For all the stress and frustration, the Pan & Fork matter reinforced why I pursued a career as a lawyer in Aspen and Basalt. It was a classic case of David vs. Goliath. I stood in the middle of trailers late at night holding hands with my clients and praying for a fair and just resolution. Every time I left a meeting with the group I was humbled by the grace and humility of my clients. Despite being forced from their homes, they went out of their way to say “thank you” or offer me something to eat or drink. Unlikely supporters like Escobar in Aspen chipped in for an event that raised over $1,600 for the group. It was and invigorating and rewarding experience.
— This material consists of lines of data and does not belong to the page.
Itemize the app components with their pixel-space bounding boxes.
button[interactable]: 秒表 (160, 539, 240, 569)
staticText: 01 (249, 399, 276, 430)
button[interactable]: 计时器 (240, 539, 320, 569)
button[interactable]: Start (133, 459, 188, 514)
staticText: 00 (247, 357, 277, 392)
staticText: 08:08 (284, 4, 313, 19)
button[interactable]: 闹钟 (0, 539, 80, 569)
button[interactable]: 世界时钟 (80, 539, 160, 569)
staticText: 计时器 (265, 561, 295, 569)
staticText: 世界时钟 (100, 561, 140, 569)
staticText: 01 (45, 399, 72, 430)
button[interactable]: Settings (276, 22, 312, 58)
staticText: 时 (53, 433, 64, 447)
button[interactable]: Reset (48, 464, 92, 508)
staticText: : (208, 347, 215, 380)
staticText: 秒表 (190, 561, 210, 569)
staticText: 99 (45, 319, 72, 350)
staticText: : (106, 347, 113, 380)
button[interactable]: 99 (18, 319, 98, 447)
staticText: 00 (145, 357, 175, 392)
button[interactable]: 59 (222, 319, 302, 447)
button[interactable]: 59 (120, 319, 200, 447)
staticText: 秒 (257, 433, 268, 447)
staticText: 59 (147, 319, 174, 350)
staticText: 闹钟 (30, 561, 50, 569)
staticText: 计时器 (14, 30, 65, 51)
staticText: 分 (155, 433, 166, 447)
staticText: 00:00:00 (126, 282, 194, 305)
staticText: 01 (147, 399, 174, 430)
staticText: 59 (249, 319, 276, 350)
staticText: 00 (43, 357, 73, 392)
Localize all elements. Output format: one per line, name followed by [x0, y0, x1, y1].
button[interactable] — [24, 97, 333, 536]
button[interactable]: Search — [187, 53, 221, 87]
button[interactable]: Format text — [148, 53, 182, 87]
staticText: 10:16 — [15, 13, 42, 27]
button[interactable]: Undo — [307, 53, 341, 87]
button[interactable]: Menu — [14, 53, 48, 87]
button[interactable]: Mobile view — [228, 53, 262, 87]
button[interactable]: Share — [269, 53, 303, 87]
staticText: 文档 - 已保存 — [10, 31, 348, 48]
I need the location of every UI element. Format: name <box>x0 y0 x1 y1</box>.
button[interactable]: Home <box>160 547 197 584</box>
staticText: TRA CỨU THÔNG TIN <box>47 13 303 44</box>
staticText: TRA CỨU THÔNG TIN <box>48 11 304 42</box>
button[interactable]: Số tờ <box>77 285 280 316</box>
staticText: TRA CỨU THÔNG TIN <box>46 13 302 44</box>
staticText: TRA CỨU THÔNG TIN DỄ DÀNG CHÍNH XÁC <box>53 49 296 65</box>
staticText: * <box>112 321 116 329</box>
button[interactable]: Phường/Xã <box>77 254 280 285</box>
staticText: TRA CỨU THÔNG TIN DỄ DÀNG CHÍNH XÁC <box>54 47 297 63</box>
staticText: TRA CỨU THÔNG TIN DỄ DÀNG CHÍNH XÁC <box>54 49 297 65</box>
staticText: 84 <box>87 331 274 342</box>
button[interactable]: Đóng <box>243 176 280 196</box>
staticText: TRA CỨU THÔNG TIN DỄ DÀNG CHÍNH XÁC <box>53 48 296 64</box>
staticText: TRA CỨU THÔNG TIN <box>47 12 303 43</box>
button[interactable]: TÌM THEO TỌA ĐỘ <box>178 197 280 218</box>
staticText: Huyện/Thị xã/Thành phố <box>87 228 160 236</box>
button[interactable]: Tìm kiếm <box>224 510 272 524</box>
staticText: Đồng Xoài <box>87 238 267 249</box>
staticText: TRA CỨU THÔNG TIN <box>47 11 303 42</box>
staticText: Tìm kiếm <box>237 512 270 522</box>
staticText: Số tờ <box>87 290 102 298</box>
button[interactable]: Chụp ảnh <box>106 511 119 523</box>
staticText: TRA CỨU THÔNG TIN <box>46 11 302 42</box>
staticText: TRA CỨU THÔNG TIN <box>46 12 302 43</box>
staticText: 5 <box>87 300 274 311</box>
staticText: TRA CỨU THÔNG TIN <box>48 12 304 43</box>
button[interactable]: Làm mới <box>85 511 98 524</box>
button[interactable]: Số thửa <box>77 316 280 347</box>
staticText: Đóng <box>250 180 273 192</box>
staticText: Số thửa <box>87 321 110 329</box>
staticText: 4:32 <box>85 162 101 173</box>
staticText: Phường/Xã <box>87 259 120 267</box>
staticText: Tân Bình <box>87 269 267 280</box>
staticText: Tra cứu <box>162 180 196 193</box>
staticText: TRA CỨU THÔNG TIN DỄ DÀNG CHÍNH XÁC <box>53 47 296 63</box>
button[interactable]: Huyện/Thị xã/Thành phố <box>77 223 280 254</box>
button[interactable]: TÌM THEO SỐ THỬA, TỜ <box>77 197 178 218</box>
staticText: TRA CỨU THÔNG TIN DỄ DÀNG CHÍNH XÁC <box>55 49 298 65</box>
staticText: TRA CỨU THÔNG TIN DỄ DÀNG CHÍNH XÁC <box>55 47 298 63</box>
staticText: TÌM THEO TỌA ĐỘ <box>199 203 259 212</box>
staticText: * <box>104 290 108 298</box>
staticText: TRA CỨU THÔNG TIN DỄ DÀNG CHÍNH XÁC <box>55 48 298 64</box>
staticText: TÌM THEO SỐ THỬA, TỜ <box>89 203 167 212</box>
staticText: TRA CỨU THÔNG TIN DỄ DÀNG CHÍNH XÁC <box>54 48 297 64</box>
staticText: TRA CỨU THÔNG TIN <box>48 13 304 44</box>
Basalt is changing dramatically. The success of Whole Foods and the Willits area is a double-edged sword. The bump in tax revenues is good for Basalt. The real estate market around Willits is on fire. However, there’s a cost. Several key businesses have left downtown Basalt in favor of Willits. There’s increasing pressure to balance out  Willits with additional, modern amenities in the core area of Basalt. The Pan & Fork Trailer Park is at the heart of that sea change. Only time will tell how everything shakes out.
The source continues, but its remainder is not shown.